● Task to carry out: Which lines of the data contain the string "scripta"? Copy every one.

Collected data
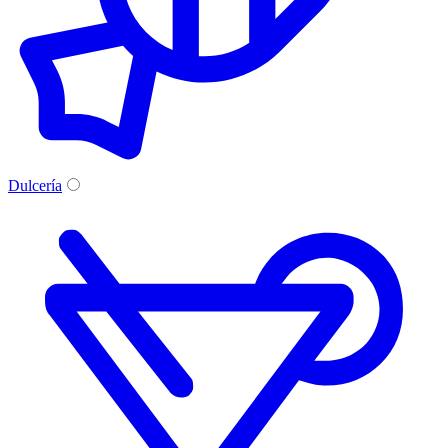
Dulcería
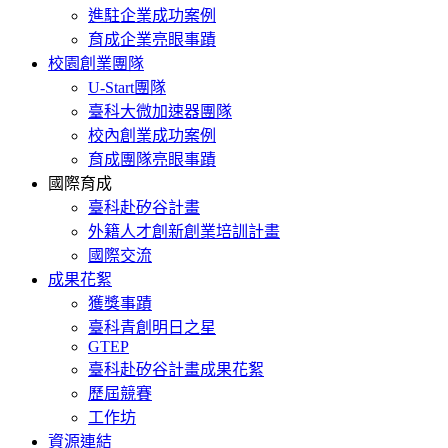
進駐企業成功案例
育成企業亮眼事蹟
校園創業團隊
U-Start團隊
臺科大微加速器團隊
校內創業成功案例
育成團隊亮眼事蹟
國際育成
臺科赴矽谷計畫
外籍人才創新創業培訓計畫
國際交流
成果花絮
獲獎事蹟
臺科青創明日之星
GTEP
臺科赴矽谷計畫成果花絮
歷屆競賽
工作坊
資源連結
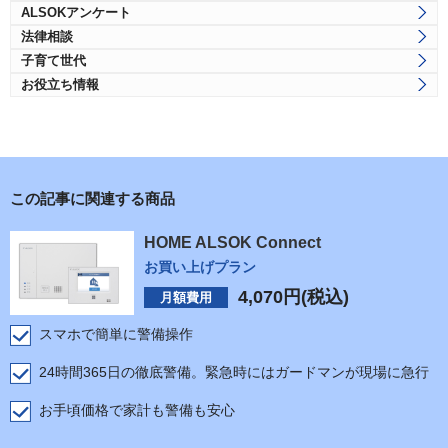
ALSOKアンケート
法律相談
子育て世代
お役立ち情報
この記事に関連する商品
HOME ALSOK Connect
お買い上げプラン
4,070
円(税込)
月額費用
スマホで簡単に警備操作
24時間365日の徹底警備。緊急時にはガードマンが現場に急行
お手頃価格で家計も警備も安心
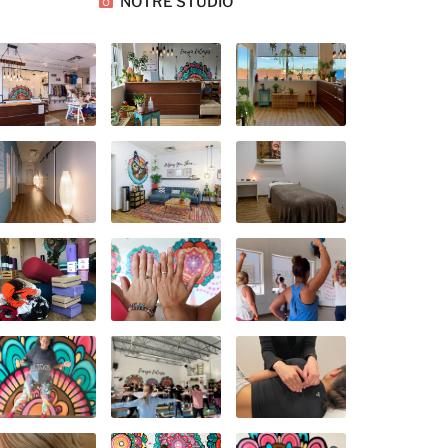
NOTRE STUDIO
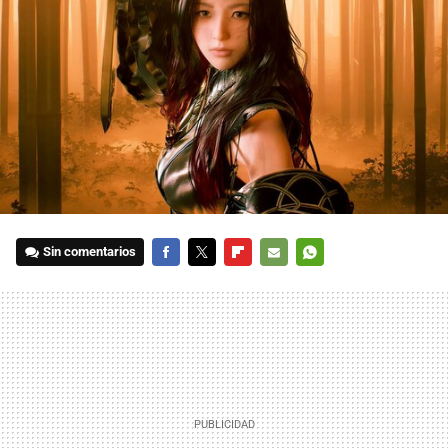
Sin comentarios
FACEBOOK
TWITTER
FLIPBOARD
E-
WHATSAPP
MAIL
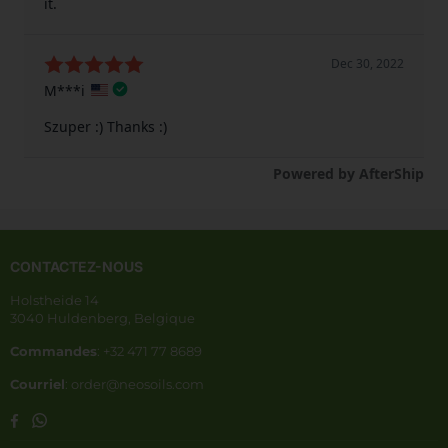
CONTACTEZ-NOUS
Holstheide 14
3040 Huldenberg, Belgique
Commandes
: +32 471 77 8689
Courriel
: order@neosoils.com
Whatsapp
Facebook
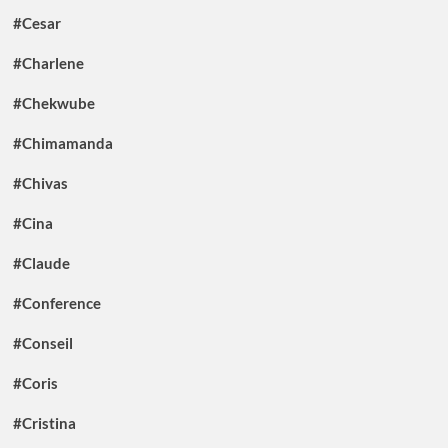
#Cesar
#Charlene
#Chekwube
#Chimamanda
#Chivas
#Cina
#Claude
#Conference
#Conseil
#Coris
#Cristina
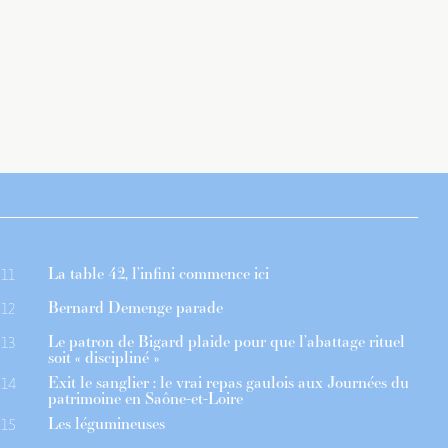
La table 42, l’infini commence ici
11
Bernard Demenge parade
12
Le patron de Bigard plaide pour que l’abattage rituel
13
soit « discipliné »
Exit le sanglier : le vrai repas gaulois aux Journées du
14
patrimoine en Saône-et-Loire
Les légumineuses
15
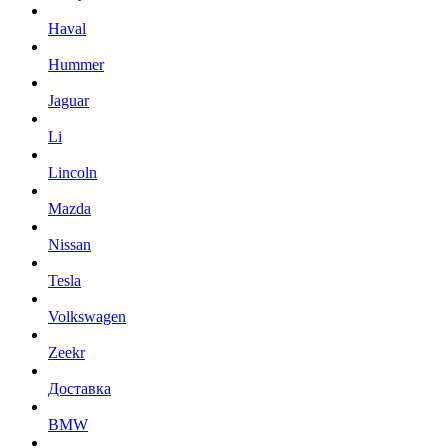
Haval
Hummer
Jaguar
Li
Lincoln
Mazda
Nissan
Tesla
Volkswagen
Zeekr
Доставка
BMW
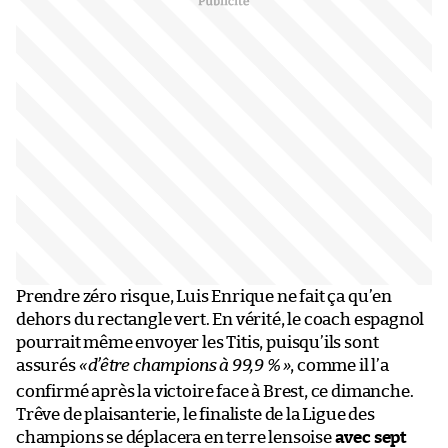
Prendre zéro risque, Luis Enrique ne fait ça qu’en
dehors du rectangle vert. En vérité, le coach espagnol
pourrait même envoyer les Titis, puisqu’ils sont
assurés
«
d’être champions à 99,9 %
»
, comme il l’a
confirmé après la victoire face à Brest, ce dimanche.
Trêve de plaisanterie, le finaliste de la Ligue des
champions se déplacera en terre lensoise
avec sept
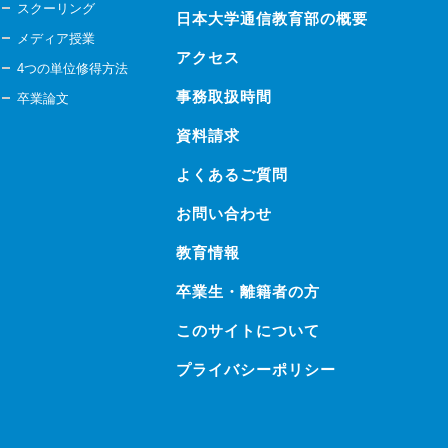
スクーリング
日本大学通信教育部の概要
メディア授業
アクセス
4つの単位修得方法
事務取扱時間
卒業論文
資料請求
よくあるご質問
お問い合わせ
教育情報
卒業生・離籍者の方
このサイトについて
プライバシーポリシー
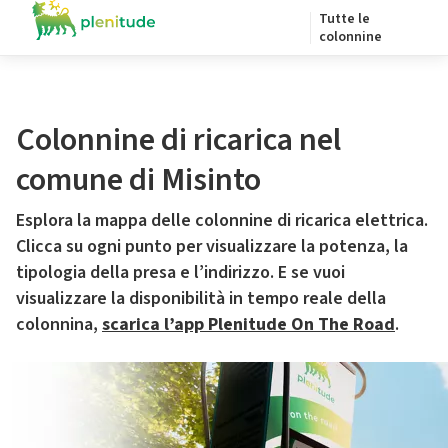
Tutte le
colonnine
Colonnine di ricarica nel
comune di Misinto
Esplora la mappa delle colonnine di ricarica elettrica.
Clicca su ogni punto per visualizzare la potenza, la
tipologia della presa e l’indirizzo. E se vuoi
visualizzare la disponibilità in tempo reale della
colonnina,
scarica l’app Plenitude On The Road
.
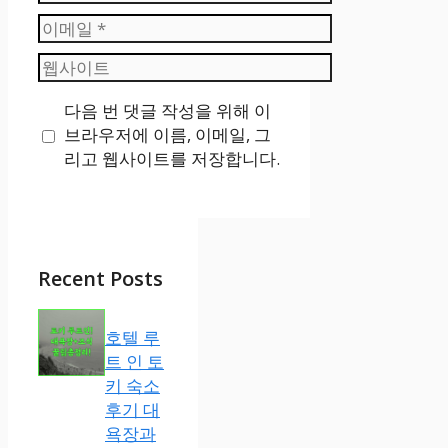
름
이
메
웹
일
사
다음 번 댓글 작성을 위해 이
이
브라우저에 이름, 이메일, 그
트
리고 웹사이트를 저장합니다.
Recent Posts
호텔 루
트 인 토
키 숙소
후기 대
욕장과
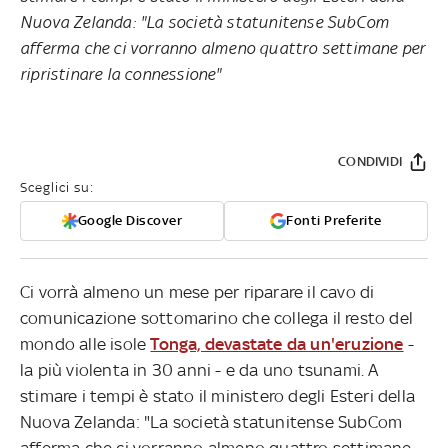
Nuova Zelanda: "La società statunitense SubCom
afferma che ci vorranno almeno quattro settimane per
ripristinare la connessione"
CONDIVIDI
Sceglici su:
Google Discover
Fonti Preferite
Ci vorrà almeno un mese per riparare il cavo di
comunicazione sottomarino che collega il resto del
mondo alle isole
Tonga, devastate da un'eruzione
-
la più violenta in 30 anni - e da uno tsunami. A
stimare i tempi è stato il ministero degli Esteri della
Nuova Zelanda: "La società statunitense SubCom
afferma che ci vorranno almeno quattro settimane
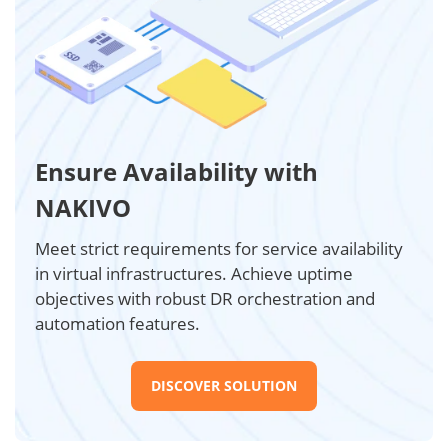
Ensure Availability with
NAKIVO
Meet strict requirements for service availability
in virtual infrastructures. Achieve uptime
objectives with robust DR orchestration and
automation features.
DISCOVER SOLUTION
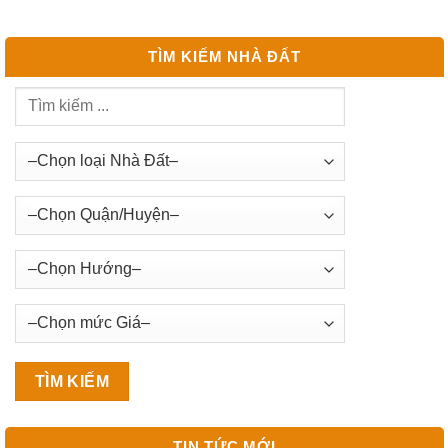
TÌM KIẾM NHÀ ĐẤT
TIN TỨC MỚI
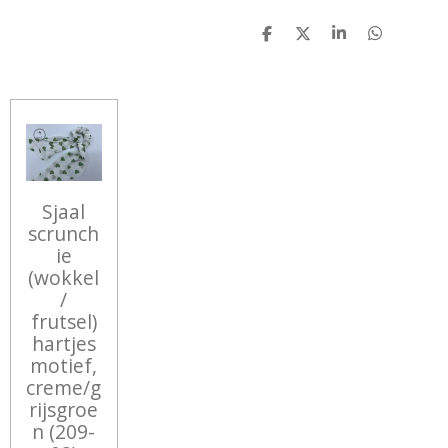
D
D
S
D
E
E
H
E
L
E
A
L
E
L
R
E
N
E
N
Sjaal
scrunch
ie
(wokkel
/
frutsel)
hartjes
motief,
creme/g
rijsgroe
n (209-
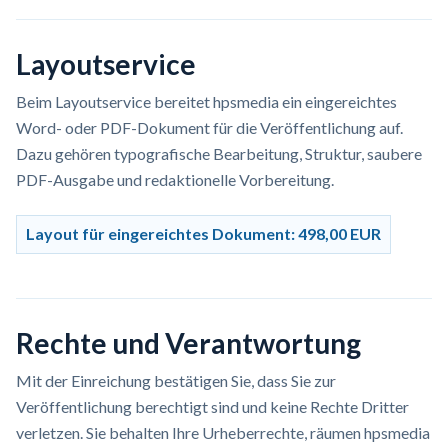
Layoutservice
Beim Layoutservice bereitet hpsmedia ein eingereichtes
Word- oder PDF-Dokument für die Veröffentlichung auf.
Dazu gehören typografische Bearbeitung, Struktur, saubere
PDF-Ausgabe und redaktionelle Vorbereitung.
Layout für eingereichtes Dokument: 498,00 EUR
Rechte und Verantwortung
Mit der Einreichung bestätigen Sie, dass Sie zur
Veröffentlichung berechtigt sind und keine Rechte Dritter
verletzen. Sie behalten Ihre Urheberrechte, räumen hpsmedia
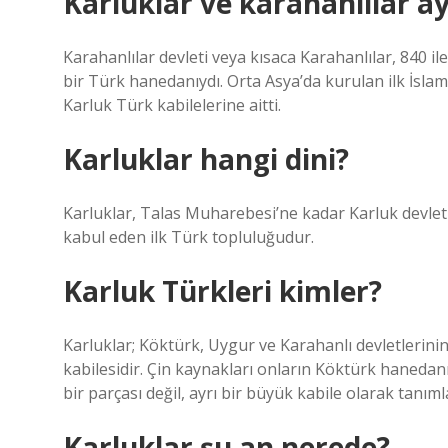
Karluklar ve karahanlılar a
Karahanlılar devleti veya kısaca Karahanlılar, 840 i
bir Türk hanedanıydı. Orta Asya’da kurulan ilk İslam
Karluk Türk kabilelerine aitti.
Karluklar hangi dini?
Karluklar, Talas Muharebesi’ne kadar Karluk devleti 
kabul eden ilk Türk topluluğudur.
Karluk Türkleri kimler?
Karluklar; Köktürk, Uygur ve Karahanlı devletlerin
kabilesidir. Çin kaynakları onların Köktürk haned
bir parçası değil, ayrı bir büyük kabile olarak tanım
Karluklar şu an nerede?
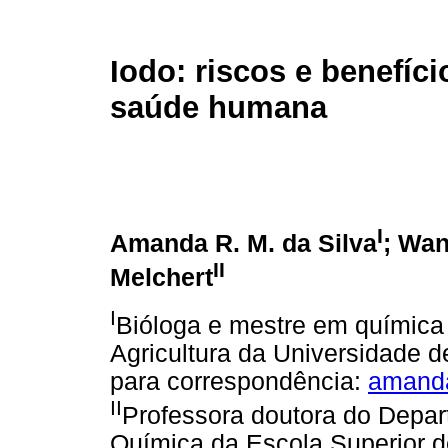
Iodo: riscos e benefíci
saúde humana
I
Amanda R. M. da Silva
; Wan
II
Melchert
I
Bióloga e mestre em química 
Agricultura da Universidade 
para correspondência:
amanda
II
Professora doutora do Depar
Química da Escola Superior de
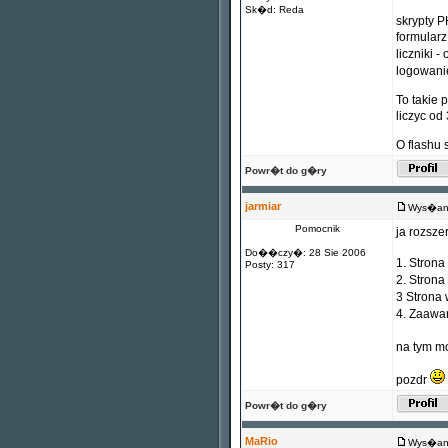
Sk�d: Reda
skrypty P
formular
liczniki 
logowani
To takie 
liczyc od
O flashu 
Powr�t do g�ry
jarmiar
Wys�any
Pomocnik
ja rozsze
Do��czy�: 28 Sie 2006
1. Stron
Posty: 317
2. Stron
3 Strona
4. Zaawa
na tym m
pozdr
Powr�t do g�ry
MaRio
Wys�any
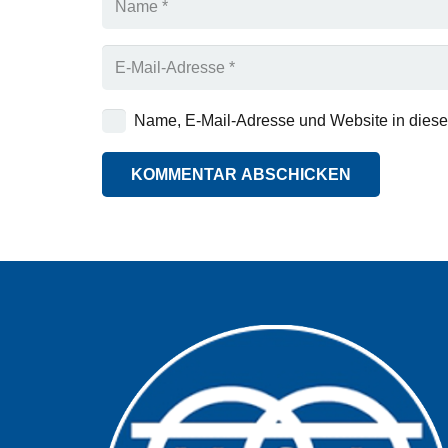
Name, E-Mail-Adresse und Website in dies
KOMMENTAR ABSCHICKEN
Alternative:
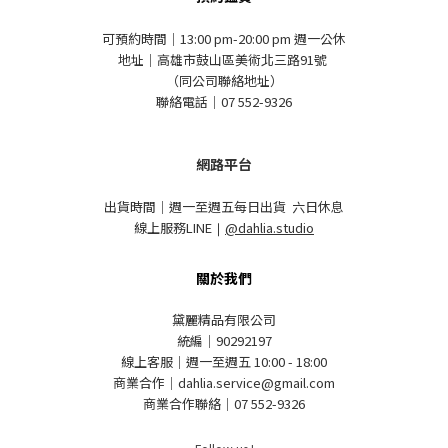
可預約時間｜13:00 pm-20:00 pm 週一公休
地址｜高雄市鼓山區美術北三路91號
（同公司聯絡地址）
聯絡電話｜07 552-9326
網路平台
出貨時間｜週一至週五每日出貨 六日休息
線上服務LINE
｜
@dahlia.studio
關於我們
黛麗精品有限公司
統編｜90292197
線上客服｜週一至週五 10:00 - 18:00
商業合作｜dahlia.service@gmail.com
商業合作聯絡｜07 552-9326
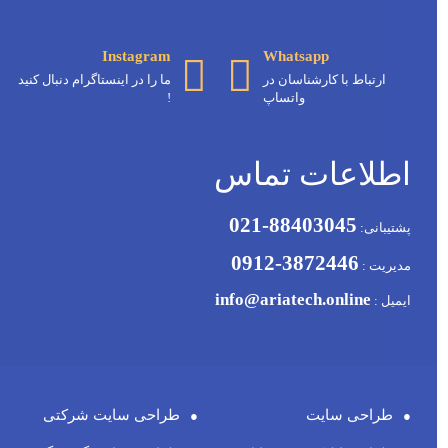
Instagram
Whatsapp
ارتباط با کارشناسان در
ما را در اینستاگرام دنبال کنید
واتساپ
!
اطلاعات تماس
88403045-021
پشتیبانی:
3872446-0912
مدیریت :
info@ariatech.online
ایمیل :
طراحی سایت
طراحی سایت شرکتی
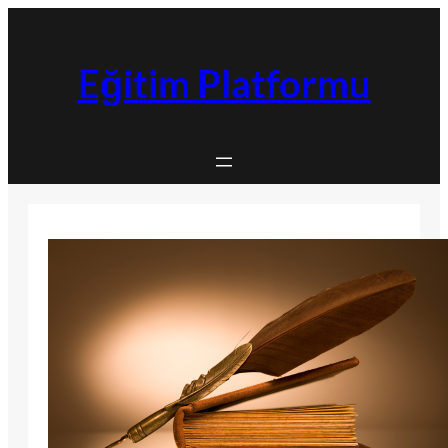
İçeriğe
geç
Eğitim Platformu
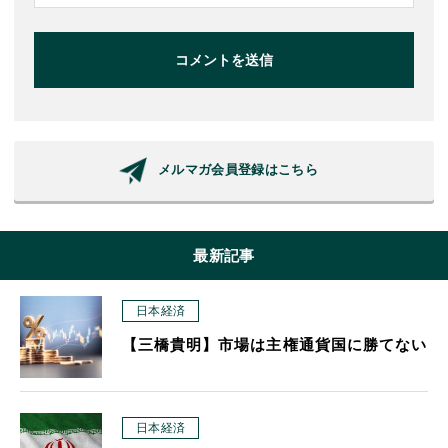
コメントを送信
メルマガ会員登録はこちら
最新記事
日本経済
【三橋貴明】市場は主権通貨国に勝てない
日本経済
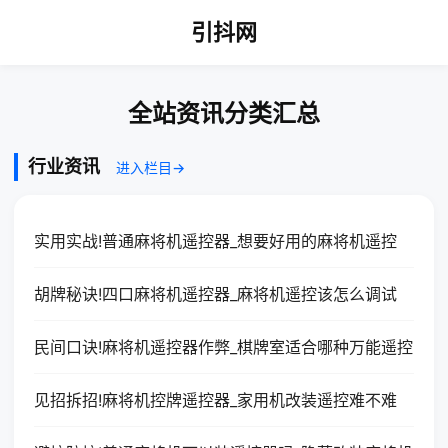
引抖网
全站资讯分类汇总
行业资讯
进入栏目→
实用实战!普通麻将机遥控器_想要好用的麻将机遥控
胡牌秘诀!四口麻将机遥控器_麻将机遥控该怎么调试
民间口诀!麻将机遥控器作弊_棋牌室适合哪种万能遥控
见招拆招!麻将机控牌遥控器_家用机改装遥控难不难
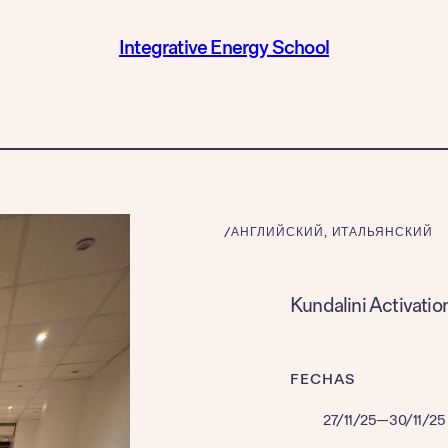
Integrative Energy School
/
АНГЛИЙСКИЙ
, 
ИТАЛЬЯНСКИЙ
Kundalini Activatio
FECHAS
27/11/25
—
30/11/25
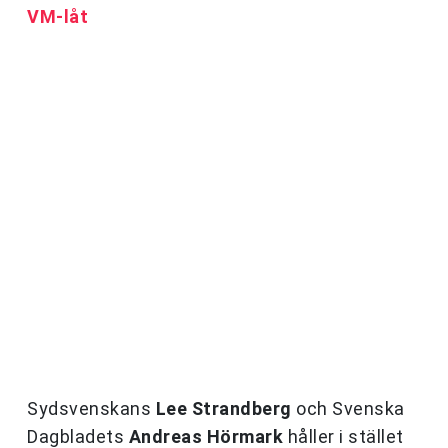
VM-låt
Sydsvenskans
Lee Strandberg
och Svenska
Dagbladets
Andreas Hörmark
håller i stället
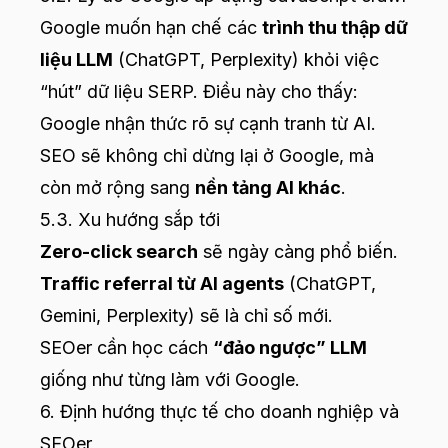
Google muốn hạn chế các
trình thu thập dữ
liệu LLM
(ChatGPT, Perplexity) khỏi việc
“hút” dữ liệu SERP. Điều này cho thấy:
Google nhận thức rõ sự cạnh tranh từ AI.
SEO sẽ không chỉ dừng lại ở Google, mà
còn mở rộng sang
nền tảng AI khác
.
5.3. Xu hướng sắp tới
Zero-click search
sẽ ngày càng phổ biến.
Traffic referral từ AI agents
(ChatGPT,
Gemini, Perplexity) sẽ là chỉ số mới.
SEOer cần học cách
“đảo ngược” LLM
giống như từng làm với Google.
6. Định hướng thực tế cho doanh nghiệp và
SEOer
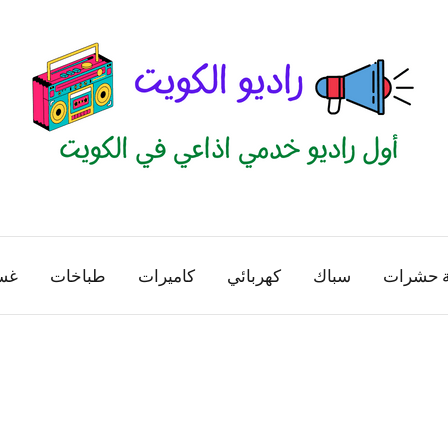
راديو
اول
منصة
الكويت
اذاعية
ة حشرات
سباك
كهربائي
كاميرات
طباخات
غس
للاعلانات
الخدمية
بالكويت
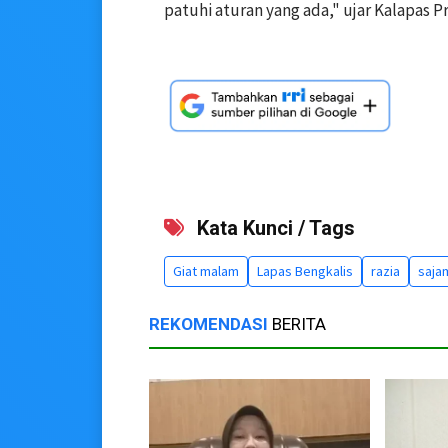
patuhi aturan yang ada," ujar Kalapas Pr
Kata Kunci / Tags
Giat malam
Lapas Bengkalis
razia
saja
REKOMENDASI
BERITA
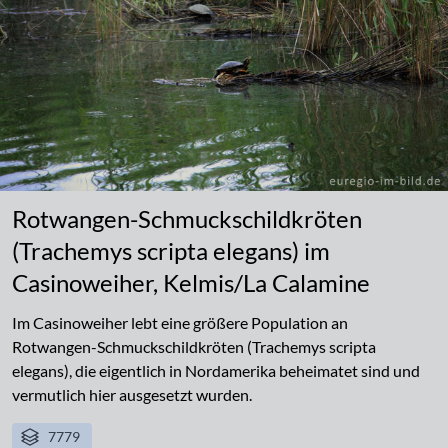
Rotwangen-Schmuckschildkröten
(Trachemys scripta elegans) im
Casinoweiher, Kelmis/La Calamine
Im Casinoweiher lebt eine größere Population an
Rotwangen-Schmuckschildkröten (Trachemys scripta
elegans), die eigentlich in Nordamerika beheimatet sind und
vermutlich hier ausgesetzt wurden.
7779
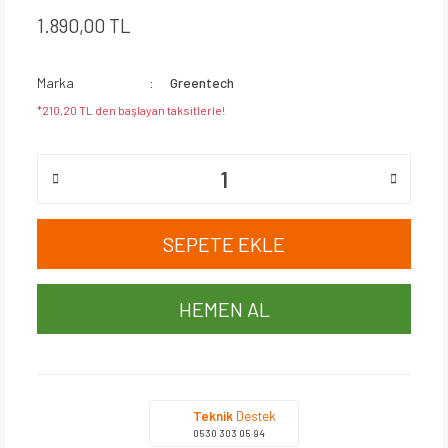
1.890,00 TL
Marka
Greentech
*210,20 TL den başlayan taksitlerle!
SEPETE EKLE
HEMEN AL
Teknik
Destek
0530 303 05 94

● Answer area:
(Trachemys scripta elegans) im
Rotwangen-Schmuckschildkröten (Trachemys scripta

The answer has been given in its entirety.